Perry Attacked on In-State Immigrant Tuition

September 13, 2011

Governor Rick Perry of Texas, the front-runner for the Republican presidential nomination, was attacked by opponents in a debate Monday night for signing into law a bill that gave in-state tuition rates to some students who lack documentation to reside legally in the United States. Former Senator Rick Santorum of Pennsylvania said, "Well, I mean, what Governor Perry's done is he provided in-state tuition for -- for illegal immigrants. Maybe that was an attempt to attract the illegal vote -- I mean, the Latino voters." And Rep. Michele Bachmann said, "I think that the American way is not to give taxpayer subsidized benefits to people who have broken our laws or who are here in the United States illegally. That is not the American way," according to a CNN transcript.

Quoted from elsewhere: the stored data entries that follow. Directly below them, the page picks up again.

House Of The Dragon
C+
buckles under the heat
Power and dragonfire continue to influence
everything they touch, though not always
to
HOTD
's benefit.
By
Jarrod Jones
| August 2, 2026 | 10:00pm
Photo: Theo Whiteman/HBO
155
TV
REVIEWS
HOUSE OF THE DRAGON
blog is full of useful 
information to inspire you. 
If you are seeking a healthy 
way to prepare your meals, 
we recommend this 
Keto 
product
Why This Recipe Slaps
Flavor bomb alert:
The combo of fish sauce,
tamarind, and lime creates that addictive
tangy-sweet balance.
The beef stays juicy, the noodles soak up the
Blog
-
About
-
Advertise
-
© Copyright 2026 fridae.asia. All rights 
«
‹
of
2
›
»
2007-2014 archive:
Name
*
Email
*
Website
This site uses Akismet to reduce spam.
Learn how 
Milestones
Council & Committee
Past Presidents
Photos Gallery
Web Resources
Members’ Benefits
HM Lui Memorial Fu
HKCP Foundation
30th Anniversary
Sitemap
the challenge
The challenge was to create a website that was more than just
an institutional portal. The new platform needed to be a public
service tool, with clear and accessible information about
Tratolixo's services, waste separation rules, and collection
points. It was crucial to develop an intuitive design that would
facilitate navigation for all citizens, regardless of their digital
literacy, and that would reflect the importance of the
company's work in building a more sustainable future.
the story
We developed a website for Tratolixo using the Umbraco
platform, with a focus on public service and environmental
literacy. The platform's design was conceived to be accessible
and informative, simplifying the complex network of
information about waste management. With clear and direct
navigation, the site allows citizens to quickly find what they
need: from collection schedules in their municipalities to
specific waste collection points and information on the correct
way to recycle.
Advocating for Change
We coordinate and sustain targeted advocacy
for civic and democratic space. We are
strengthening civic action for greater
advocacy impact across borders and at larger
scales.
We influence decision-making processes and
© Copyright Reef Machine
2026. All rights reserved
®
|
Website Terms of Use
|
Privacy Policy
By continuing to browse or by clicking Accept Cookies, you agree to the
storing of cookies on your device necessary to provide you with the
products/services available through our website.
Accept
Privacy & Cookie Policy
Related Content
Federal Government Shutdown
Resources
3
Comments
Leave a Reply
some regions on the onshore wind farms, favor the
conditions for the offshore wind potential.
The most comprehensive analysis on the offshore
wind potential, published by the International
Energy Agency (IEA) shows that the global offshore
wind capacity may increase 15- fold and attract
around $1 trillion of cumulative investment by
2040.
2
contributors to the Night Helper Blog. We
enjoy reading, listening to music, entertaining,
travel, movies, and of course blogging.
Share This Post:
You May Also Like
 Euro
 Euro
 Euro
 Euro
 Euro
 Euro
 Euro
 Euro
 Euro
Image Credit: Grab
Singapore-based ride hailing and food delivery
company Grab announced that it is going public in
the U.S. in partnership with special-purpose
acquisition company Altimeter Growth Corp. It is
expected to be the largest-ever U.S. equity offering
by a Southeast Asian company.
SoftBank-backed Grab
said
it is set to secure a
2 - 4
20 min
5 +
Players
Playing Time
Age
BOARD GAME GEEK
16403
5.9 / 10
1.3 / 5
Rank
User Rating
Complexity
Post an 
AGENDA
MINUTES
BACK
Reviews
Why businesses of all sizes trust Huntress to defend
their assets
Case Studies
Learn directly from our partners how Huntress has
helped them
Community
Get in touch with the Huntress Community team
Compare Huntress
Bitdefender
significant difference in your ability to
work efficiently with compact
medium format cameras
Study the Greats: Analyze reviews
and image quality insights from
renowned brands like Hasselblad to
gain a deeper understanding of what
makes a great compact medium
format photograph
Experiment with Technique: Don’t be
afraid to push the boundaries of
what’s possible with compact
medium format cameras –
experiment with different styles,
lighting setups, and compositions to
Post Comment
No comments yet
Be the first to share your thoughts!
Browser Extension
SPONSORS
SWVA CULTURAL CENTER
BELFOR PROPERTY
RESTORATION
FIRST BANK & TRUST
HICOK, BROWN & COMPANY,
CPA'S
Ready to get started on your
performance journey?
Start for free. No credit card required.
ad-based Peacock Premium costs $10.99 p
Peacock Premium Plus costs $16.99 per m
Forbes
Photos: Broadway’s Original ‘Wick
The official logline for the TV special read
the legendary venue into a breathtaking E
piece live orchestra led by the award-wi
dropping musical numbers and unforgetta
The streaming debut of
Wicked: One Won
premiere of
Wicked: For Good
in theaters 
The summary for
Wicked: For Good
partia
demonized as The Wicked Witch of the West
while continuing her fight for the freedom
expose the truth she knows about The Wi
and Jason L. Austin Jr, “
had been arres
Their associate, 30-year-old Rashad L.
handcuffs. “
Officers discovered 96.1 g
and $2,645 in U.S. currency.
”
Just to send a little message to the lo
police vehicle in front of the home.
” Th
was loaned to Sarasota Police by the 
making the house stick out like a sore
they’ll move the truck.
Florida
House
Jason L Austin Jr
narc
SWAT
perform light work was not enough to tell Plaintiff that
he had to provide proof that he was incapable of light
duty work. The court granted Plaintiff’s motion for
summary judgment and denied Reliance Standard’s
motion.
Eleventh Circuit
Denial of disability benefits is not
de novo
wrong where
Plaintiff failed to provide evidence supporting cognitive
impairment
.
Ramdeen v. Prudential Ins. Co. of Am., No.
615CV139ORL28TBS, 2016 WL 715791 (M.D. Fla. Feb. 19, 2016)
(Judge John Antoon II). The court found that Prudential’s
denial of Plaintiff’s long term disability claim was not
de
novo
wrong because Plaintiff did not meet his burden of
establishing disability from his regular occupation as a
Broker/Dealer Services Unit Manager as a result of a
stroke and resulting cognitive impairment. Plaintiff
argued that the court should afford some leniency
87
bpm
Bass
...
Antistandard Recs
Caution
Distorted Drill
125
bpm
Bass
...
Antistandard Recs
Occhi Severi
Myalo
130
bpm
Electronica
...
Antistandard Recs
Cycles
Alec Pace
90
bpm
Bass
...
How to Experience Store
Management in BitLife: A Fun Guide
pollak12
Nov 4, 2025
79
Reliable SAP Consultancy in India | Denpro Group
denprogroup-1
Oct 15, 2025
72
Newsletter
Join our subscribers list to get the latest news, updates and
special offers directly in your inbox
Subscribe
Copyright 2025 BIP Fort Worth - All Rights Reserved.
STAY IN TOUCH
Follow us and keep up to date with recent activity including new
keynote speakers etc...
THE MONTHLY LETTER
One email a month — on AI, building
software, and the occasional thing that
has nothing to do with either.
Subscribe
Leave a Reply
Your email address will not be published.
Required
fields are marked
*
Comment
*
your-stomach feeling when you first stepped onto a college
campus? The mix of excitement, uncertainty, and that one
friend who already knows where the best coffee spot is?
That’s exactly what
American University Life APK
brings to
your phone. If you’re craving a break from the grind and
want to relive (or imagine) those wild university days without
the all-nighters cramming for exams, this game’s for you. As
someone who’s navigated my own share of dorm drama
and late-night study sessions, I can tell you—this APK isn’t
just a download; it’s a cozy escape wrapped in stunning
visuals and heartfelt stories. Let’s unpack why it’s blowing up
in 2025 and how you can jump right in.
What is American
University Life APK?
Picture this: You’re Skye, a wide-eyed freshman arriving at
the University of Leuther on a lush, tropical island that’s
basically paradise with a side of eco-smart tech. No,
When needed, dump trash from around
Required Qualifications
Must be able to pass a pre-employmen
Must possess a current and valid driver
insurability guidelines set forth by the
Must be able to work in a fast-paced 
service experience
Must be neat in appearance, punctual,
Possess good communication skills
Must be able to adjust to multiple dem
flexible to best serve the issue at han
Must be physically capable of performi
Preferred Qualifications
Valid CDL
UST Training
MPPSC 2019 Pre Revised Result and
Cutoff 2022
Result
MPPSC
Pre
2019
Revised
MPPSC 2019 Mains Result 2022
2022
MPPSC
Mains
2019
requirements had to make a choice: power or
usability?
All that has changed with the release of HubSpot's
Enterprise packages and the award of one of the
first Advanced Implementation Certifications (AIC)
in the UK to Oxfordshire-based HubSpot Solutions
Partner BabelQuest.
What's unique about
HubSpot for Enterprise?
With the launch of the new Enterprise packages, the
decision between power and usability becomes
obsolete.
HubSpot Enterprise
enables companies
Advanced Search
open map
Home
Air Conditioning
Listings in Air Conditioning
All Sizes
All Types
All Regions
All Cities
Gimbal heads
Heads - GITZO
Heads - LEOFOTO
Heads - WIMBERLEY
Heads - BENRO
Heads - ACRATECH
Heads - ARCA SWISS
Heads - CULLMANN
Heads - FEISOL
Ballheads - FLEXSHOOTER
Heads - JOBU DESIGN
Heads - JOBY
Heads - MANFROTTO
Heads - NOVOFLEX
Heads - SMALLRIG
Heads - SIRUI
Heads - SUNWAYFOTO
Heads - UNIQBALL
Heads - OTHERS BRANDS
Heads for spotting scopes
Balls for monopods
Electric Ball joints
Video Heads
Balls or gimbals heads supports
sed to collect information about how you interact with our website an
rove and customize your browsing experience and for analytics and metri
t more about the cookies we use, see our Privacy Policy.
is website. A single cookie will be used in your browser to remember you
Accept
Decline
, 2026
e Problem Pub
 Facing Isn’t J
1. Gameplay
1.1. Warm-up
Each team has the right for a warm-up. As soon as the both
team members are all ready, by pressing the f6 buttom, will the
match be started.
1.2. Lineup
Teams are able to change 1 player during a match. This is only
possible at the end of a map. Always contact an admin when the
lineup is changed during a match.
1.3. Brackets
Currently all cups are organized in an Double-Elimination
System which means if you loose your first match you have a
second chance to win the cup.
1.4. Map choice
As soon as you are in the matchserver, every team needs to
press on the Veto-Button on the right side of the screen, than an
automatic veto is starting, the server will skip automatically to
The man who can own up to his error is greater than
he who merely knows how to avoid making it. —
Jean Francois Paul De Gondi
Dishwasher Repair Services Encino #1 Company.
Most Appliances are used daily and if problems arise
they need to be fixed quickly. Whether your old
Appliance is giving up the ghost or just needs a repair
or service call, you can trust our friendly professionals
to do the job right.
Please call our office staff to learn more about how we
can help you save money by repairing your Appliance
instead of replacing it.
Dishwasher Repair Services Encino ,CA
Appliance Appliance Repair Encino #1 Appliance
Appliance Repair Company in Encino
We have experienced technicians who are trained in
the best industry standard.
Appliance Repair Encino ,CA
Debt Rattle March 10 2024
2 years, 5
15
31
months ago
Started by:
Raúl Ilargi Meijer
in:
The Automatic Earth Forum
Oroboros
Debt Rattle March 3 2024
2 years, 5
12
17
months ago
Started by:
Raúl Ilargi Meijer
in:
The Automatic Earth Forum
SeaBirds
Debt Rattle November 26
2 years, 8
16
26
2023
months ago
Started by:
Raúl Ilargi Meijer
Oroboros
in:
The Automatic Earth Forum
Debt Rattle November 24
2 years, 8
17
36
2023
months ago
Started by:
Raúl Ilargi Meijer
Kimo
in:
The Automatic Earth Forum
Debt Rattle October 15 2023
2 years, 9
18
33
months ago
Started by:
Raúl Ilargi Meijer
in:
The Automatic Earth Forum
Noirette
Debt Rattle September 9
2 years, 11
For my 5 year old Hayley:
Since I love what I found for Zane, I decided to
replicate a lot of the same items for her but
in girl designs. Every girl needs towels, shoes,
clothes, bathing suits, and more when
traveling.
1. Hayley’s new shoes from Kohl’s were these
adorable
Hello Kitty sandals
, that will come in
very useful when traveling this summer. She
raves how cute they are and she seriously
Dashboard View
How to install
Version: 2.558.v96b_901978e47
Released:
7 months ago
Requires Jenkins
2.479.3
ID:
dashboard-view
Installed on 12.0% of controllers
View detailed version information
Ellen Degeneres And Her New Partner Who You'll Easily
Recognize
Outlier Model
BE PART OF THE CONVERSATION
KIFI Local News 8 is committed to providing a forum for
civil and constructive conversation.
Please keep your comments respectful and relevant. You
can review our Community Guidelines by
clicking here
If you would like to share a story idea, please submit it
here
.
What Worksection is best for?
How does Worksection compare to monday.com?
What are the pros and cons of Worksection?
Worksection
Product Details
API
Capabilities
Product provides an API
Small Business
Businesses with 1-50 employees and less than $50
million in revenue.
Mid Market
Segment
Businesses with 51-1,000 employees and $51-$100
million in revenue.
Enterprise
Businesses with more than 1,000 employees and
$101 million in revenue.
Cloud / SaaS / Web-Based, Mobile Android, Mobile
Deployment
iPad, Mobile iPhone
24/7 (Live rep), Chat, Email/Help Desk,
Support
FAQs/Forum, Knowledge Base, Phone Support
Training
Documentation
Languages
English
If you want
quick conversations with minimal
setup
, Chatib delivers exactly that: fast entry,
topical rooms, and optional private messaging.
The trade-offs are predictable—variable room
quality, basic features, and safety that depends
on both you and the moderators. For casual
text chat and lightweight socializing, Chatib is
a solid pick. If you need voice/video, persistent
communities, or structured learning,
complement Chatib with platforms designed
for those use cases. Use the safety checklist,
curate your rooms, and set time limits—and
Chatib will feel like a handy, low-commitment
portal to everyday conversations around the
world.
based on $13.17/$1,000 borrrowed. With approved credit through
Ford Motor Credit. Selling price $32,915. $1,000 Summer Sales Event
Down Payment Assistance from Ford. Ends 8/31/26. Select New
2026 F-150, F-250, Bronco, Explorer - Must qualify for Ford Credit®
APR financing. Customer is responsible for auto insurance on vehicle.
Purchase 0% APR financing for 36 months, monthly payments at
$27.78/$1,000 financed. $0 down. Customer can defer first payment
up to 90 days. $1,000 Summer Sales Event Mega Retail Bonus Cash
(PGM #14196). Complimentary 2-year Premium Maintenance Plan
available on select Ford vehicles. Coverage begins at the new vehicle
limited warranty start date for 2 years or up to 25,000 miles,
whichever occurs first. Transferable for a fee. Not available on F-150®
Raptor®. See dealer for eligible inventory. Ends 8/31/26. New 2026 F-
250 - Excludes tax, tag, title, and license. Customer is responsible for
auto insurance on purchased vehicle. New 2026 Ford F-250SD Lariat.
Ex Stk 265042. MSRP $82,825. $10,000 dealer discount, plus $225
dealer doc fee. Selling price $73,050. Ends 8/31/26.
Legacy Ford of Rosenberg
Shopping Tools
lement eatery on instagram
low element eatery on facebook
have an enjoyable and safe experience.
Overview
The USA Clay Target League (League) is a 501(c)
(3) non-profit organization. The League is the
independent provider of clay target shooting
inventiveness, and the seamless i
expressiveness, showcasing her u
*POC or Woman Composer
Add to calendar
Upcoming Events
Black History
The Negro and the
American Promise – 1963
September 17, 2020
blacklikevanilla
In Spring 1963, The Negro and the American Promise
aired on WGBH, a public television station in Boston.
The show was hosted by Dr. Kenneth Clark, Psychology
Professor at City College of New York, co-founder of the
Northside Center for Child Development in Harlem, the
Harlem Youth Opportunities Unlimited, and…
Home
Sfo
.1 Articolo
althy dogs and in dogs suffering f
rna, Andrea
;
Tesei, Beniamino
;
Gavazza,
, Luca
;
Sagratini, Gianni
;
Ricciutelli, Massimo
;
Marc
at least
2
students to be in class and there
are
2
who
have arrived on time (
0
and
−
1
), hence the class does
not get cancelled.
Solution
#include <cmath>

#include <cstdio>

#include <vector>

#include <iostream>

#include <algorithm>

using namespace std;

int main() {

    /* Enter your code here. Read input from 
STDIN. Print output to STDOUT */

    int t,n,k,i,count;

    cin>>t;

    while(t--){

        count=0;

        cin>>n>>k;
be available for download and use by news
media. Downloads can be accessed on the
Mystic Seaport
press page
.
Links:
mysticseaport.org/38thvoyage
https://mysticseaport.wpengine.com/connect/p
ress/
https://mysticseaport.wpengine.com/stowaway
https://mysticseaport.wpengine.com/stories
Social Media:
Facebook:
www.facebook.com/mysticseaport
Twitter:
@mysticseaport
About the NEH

Perry defended the legislation. "In the state of Texas, if you've been in the state of Texas for three years, if you're working towards your college degree, and if you are working and pursuing citizenship in the state of Texas, you pay in-state tuition there," he said. "And the bottom line is it doesn't make any difference what the sound of your last name is. That is the American way. No matter how you got into that state, from the standpoint of your parents brought you there or what have you. And that's what we've done in the state of Texas. And I'm proud that we are having those individuals be contributing members of our society rather than telling them, you go be on the government dole." (The audience booed him.)

Bachmann also said that the legislation Perry signed was equivalent to federal legislation backed by President Obama (but blocked in Congress by Republicans) that would create a path to citizenship for such students. (Both state and federal bills have been commonly called DREAM acts, but state laws cover tuition policy.) Perry stressed that he does not back the federal law. "I'm not for the DREAM Act that they are talking about in Washington D.C. that is amnesty. What we did in the state of Texas was clearly a states right issue."